If you didn't feel like your attorney did a good job of representing you, you should talk to your attorney about it and see if they can explain the way they represented you. Attorneys are fairly familiar with Judges and we often know what will go over well in a courtroom and what will not. For instance, in my county, I know what Judges are going to be more sympathetic to a woman in your situation, and which will simply just not care, and to whom telling your story would just make them rule less in your favor.

If after talking with your attorney, you still feel like they did not adequately represent you, you can remove them from your case and consult with a different attorney. At this point, that'd be up to you if your case is nearly completed.
Customer: replied 4 years ago.

So hopefully if I ask the judge can I speak, she may let me sit on the witness stand and explain to her everything obviously indicating this won't change her decision?


Can I appeal her decision since none of the abuse was mentioned and I didn't pay for a court reporter but my husband did?

She probably won't let you sit on the witness stand since you won't actually be testifying. More than likely if she lets you address her, you will do so from behind the table you are sitting at with your lawyer.

If the abuse wasn't mentioned, unfortunately, that's not your Judge's fault, that may be the fault of your attorney. The Judge can only make rulings based on the evidence presented, and the Judge is not obligated to ask why the parties are divorcing. It would have been your attorney's job to present the evidence of the abuse.

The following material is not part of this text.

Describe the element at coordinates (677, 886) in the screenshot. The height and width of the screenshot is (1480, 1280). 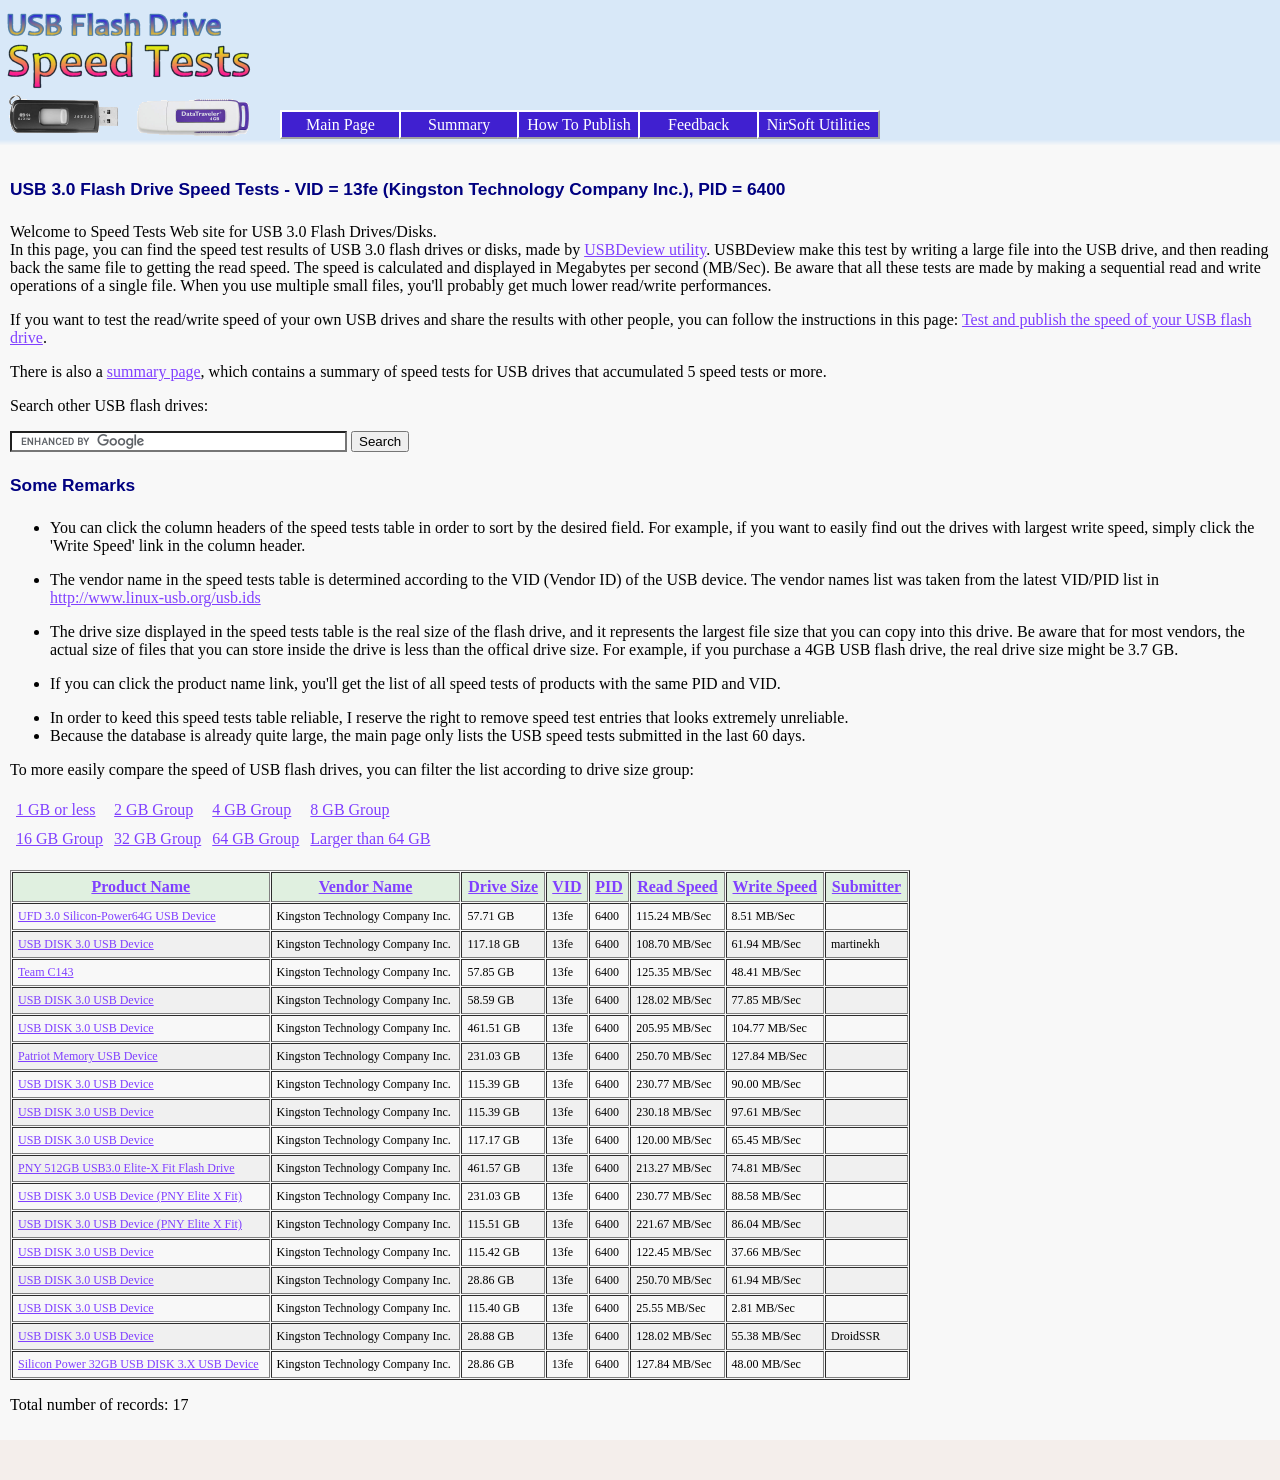
I see `Read Speed` at that location.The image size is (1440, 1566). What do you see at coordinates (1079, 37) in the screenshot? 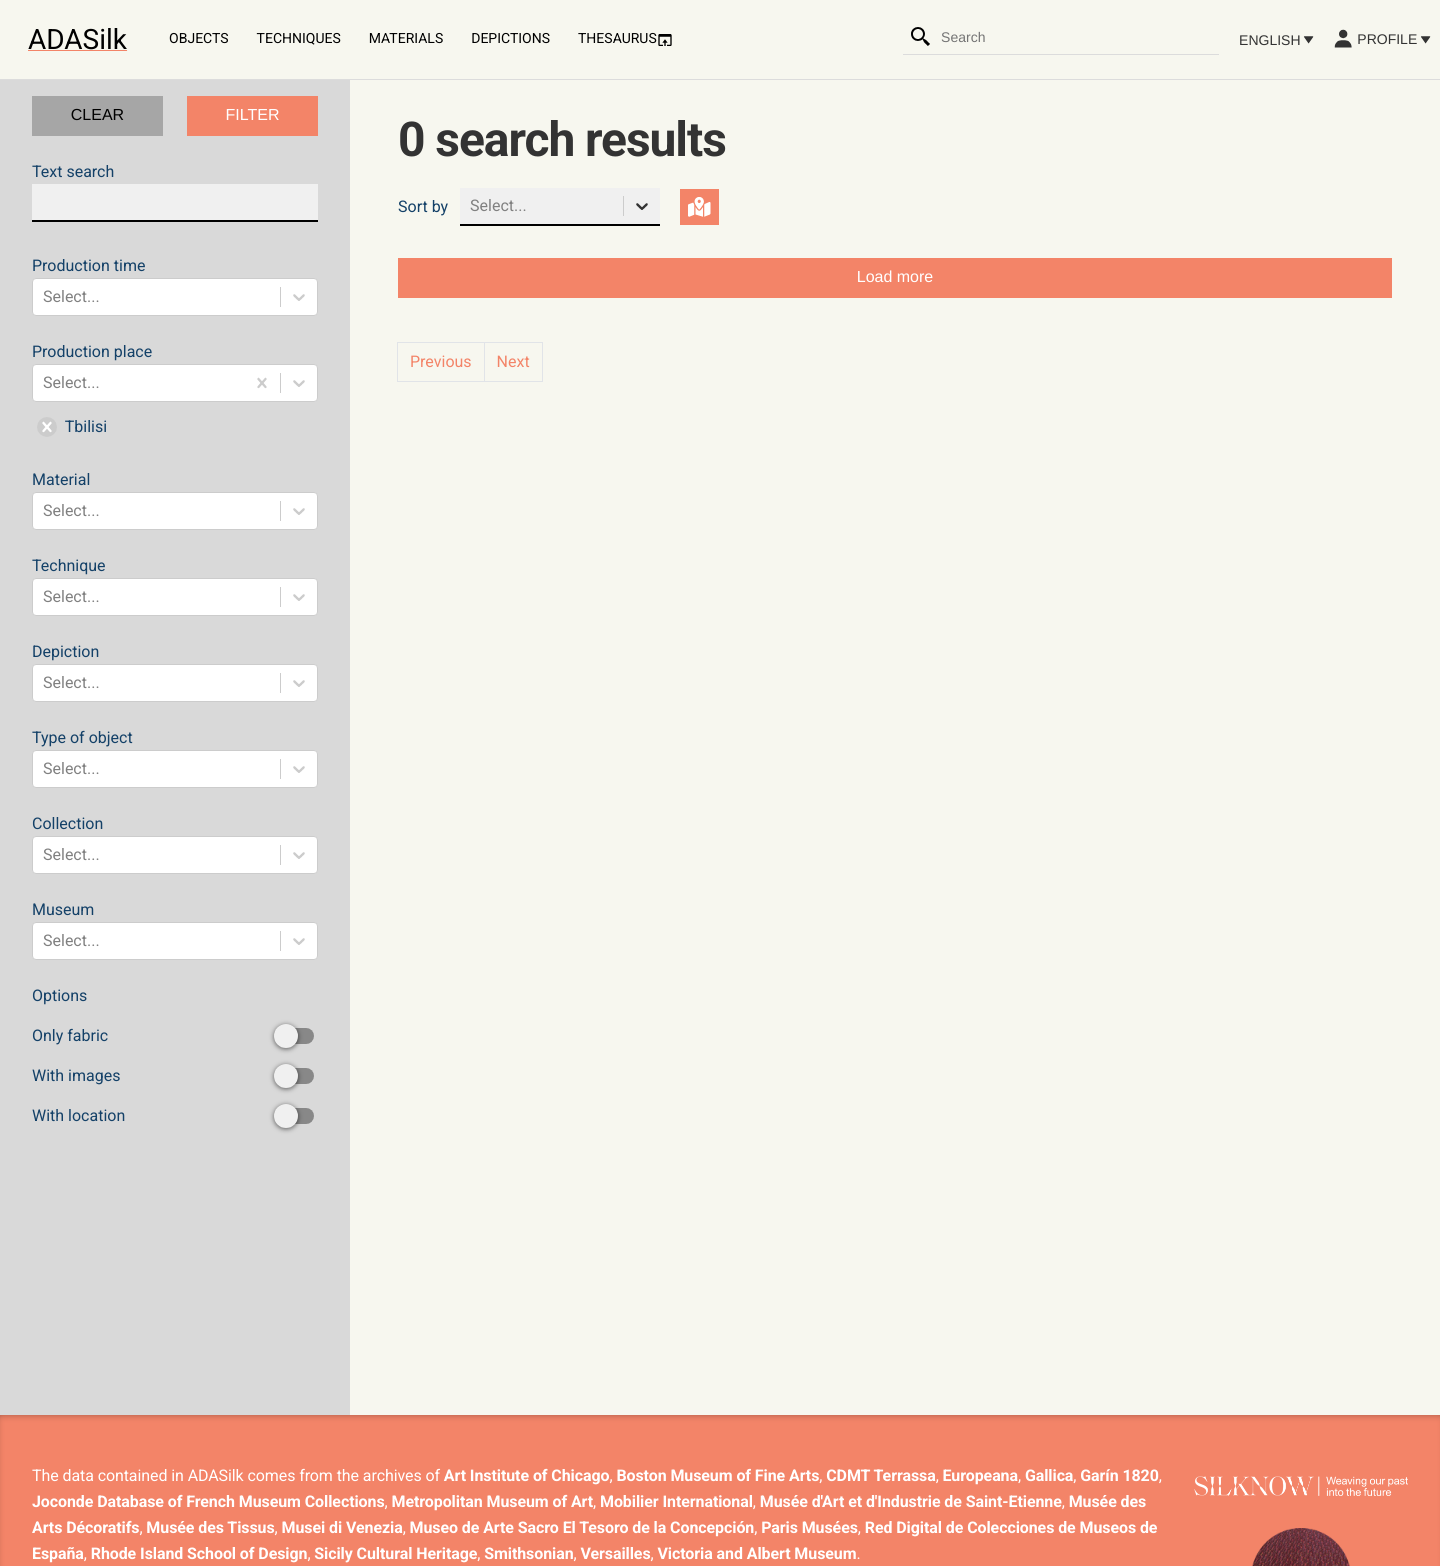
I see `[combobox]` at bounding box center [1079, 37].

Appeals are reserved for areas where the Judge misapplied the law or refused to allow testimony in wrongfully, or otherwise engaged in conduct contrary to law. If your attorney attempted to introduce relevant evidence in the appropriate manner and the Judge did not allow it, then you might have a chance for appeal. Appeals are quite expensive, however and also you would need to hire an attorney with experience in handling appeals. They also have defined time limits of appeal, so you would need to discuss the matter with an appellate attorney very soon before your chance to appeal was lost.